El corazón de Sorayah latía con fuerza en su pecho. Sus dedos agarraban los lados de su vestido con tanta fuerza que sus nudillos se volvieron blancos.

«No solo las está castigando», se dio cuenta Sorayah con creciente temor. «Está enviando un mensaje. Un mensaje brutal y sangriento para mí y Mira, así como para las concubinas que se unirán».

«Ella arruinó sus úteros. Por eso nunca concibieron. Se aseguró de que no pudieran.

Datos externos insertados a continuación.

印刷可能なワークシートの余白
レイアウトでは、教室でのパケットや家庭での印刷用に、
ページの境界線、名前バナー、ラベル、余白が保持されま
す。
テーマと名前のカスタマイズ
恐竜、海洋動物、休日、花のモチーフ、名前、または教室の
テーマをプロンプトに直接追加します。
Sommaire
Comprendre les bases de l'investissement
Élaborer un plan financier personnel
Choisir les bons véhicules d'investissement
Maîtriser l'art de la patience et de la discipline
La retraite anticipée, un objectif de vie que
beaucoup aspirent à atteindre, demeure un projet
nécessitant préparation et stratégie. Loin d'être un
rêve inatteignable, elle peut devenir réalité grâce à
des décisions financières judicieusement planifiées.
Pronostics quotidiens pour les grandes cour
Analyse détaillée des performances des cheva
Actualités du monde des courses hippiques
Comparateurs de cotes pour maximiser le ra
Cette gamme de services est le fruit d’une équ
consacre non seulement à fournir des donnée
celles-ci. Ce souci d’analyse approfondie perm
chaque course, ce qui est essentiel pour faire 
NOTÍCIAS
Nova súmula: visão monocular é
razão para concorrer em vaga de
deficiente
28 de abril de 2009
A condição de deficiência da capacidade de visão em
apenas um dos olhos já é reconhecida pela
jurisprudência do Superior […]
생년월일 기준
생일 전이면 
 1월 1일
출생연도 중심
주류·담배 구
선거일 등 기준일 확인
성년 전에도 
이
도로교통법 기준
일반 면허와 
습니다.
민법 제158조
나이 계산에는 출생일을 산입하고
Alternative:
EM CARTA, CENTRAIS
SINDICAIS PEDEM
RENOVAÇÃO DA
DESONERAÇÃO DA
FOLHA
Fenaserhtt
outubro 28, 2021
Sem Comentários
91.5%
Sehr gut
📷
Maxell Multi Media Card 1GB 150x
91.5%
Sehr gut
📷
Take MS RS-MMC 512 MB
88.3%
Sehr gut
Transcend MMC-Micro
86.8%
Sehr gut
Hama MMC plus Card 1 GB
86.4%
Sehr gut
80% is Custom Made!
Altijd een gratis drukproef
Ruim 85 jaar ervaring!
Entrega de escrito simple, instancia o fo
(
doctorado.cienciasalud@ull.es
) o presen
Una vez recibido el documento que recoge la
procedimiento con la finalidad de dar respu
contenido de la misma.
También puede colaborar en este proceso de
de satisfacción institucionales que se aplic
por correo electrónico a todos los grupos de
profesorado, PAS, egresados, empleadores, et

Y ahora que el emperador se ha ido, está atando cabos sueltos, eliminando la evidencia y limpiando la pizarra con su sangre».

—¡Arrastrenlas fuera! —ordenó Mellisa bruscamente, poniéndose de pie—. Traigan a las nuevas concubinas. Soy la cabeza del harén. No pido… ordeno.

Los eunucos se movieron rápidamente, cada uno agarrando a una concubina por los brazos y llevándolas lejos. Sus sollozos resonaron por el corredor, llenando el harén con los sonidos de la desesperación y la muerte inminente. Sus súplicas llorosas se desvanecieron solo cuando las grandes puertas se cerraron detrás de ellas.

Momentos después, las pesadas puertas se abrieron de nuevo… esta vez con un aire de ceremonia. Dos jóvenes entraron, sus pasos elegantes, sus ropas deslumbrantes en tonos de oro y marfil. Sus joyas brillaban a la luz de la mañana mientras se inclinaban profundamente ante Mellisa.

—Saludos, Su Majestad Imperial, Emperatriz Luna —corearon al unísono con práctica, cálidas sonrisas fijas en sus rostros impecables.

—Preséntense —ordenó Mellisa con un gesto casual de su mano, su mirada evaluadora.

—Soy Celine, Su Alteza —respondió dulcemente la rubia, bajando la mirada respetuosamente. Su voz era ligera y musical—. Mi padre es un reconocido guerrero. Sus soldados de élite sirven bajo el emperador en tiempos de guerra.

Mellisa asintió levemente.

—Soy Rose, Su Alteza —dijo la pelirroja con una profunda reverencia—. Mi padre es un comerciante… nuestra familia es responsable de producir todas las finas prendas que se usan dentro del palacio.

—Muy bien. Tomen asiento —dijo Mellisa con un perezoso movimiento de sus dedos.

Las dos nuevas concubinas avanzaron y tomaron asiento justo cuando cuatro sirvientas del palacio entraron, cada una llevando una bandeja con un cuenco de cerámica negro. El vapor se elevaba del líquido oscuro en su interior.

—Deben presentarse aquí cada mañana para tomar este tónico —declaró Mellisa—. Promueve la buena salud y, por supuesto, mejora la fertilidad. Debemos asegurarnos de que sus úteros estén… adecuadamente preparados.

Las jóvenes inclinaron la cabeza en señal de gratitud.

—Gracias, Su Alteza —dijeron en perfecta armonía antes de tomar sus cuencos y beber el tónico de un solo trago.

Sorayah observaba desde los márgenes, un amargo resoplido escapando de sus labios.

«Tontas», pensó, entrecerrando los ojos. «Si promueve la fertilidad o asegura la infertilidad es otra cuestión. Destruir los úteros de las concubinas es común en el harén».

Mientras las sirvientas recogían los cuencos del tónico, los ojos de Mellisa recorrieron la habitación. Su mirada se fijó en Sorayah y Mirabel.

—¿Por qué ustedes dos no están tomando el tónico? —preguntó, su voz engañosamente tranquila pero impregnada de una silenciosa amenaza.